------ Available data
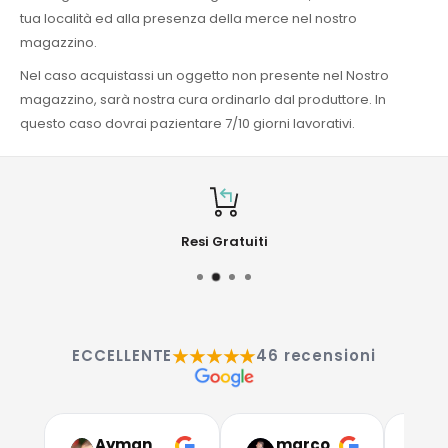
tua località ed alla presenza della merce nel nostro
magazzino.
Nel caso acquistassi un oggetto non presente nel Nostro
magazzino, sarà nostra cura ordinarlo dal produttore. In
questo caso dovrai pazientare 7/10 giorni lavorativi.
Resi Gratuiti
★★★★★
ECCELLENTE
46 recensioni
Ayman
marco
G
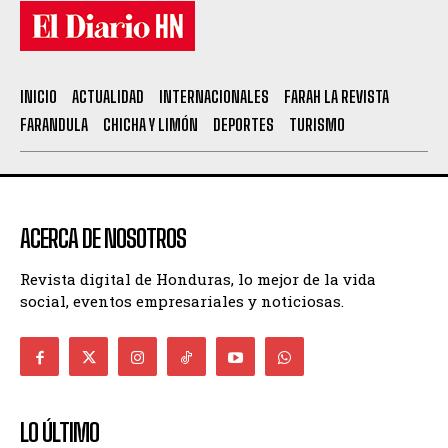
INICIO
ACTUALIDAD
INTERNACIONALES
FARAH LA REVISTA
FARANDULA
CHICHA Y LIMÓN
DEPORTES
TURISMO
ACERCA DE NOSOTROS
Revista digital de Honduras, lo mejor de la vida
social, eventos empresariales y noticiosas.
LO ÚLTIMO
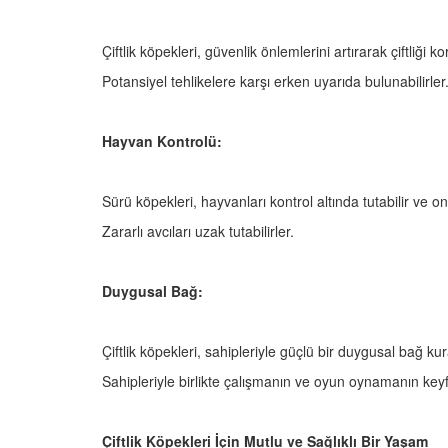
Çiftlik köpekleri, güvenlik önlemlerini artırarak çiftliği ko
Potansiyel tehlikelere karşı erken uyarıda bulunabilirler
Hayvan Kontrolü:
Sürü köpekleri, hayvanları kontrol altında tutabilir ve onl
Zararlı avcıları uzak tutabilirler.
Duygusal Bağ:
Çiftlik köpekleri, sahipleriyle güçlü bir duygusal bağ kur
Sahipleriyle birlikte çalışmanın ve oyun oynamanın keyfin
Çiftlik Köpekleri İçin Mutlu ve Sağlıklı Bir Yaşam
------------
Directions ▸ Reproduce every line of the records containing the string "caso".

Answer for this exercise ▸
Nel caso acquistassi un oggetto non presente nel Nostro
questo caso dovrai pazientare 7/10 giorni lavorativi.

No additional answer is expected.